“The American criminal justice system is fundamentally broken.

“As a nation, we incarcerate more of our own citizens than any other country in the world – often times for non-violent drug offenses. Past reforms meant to keep our communities safer have resulted in disproportionately high incarceration rates among people of color, splitting families apart and helping to perpetuate cycles of poverty. Despite the creation of innovative tools at the local level in King County to institute diversionary “safety valve” mental health, drug rehabilitation, and veterans treatment courts, these resources do not currently exist at the federal level. Communities of color still face disproportionate mandatory minimum sentences, with charges often stacking on top of one another. The vast majority of inmates leaving prison face long-term unemployment, with employers often unwilling to consider them due to their records. Make no mistake, I believe that the justice system must work to protect the innocent, and hold those committing crimes accountable – but a central goal of our corrections system must also be rehabilitation and reintegration. As a society, we must do more.

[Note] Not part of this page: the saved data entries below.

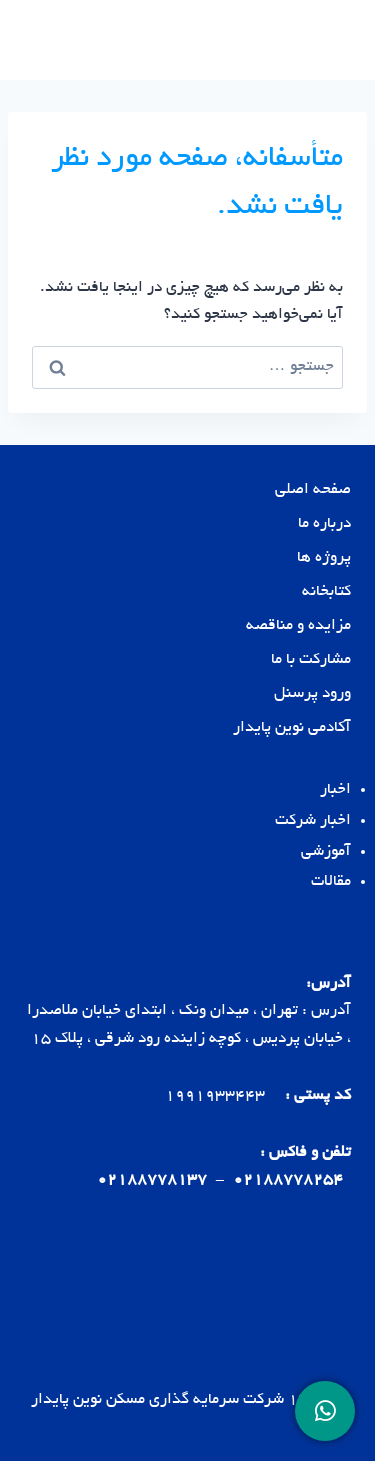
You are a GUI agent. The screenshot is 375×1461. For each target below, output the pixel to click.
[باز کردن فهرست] (42, 39)
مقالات (331, 882)
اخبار (335, 790)
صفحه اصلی (313, 490)
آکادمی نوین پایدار (292, 728)
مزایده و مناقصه (298, 626)
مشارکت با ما (311, 660)
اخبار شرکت (313, 821)
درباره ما (324, 524)
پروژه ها (324, 558)
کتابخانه (326, 592)
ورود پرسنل (312, 694)
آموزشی (326, 852)
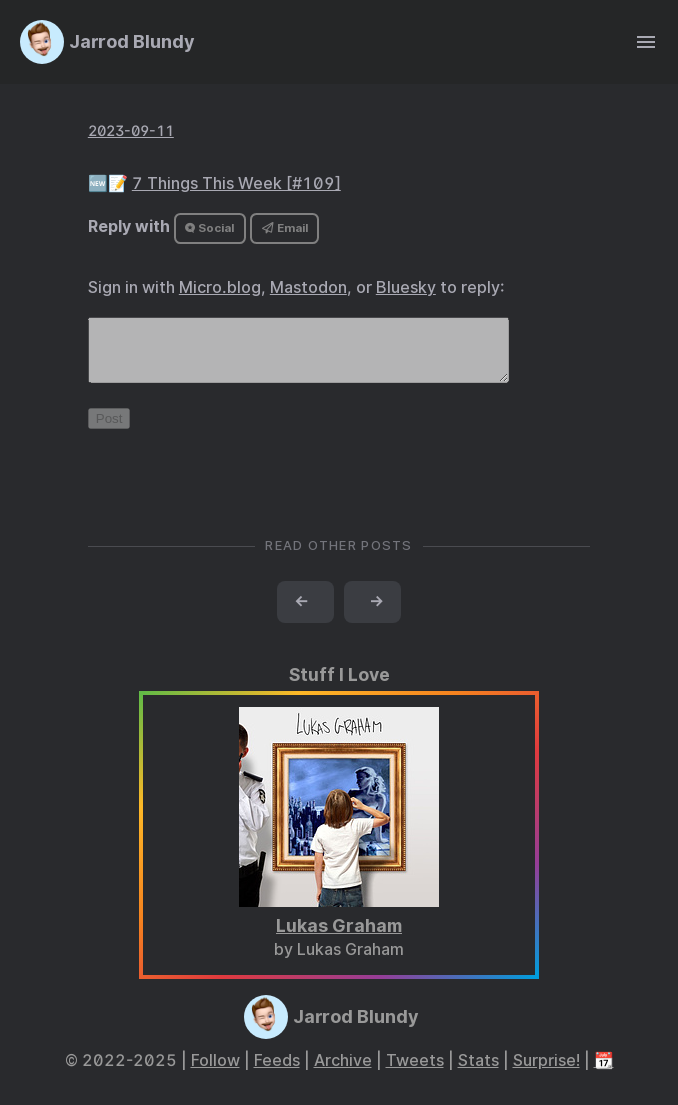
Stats (478, 1072)
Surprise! (546, 1072)
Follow (215, 1072)
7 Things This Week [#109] (236, 183)
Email (285, 228)
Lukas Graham (339, 937)
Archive (343, 1072)
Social (209, 228)
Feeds (277, 1072)
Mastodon (308, 287)
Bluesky (406, 287)
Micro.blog (220, 287)
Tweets (415, 1072)
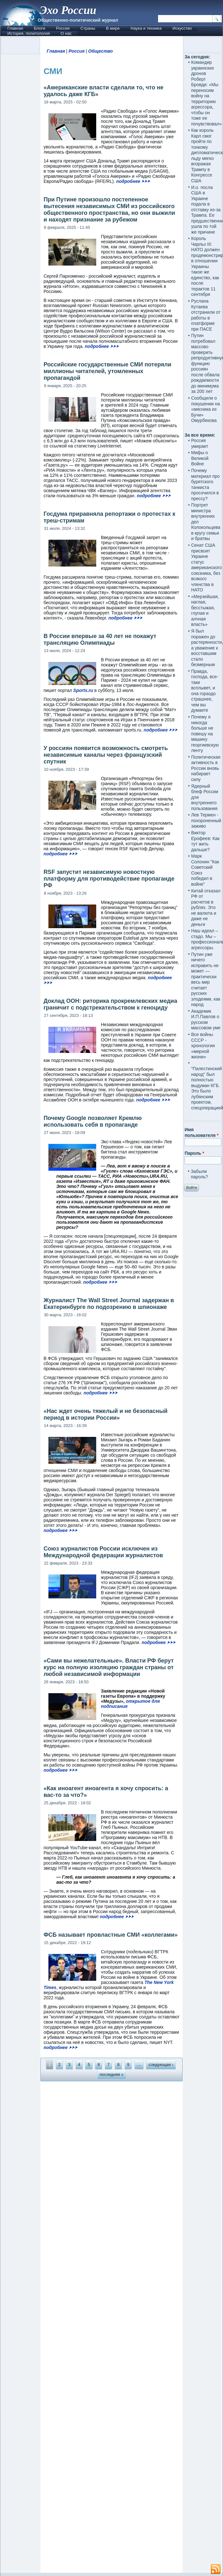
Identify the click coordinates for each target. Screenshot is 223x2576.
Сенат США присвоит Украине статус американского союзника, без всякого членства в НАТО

“As a former prosecutor, I have had a unique exposure to the intricacies of our judicial system. The men and women who work in law enforcement, as prosecutors, public defenders, judges, and corrections officers shoulder the immense duty of keeping our communities safe. These individuals must balance this responsibility while at the same time assuring that the system remains fair and balanced, and that individuals are treated and judged equally under the law.  I believe the time has come to make important adjustments to the way we handle criminal justice in our country.

“I applaud the President’s recent statements on the need for criminal justice reform, including his Executive Action to “ban the box” on initial paperwork for federal employment applications, which mirrors legislation that I became a cosponsor of earlier this year. Banning the box is a good start, however, there is no singular solution—we must make across-the-board changes if we are to truly reform our broken justice system and begin to address the unintended negative consequences of the 1994 Crime Bill. This bill has been criticized for its enactment of mandatory minimum sentences and other reforms that have disproportionately harmed disadvantaged communities.

“To address our broken system, I have laid out a “roadmap” of criminal justice reform initiatives to make improvements throughout the judicial system. Congress should pass the SAFE Justice Act, a comprehensive bill that I cosponsored which utilizes evidence-based, state-tested reforms across the spectrum of criminal justice – from sentencing reform and safety valve programs, to changes in post-release supervision. I support establishing federal grant programs for Body Worn Cameras (BWCs) because we must work with and support our men and women in law enforcement, promoting accountability and transparency. I also strongly support funding for legal help to low income individuals, as well as legislation that implements evidence-based changes in our prisons and supports the reentry of those who have completed their sentences back into society. Leveling the playing field on federal job applications by “banning the box” is a crucial step, but we must go further.

“As we work towards common-sense reforms to our criminal justice system, I greatly value the continuing information, opinions and experiences shared with me by my constituents about these critical topics. We must chart a new course if we are to build a stronger tomorrow.”

“Congressman Smith will be an invaluable partner in building support across party lines to pass comprehensive criminal justice reform,” stated Congressman Bobby Scott, the lead Democratic cosponsor of the SAFE Justice Act.  “His dedication to educating our colleagues about evidence-based practices and addressing the underlying causes of recidivism have been a great help as we continue to push for meaningful reform in Congress.”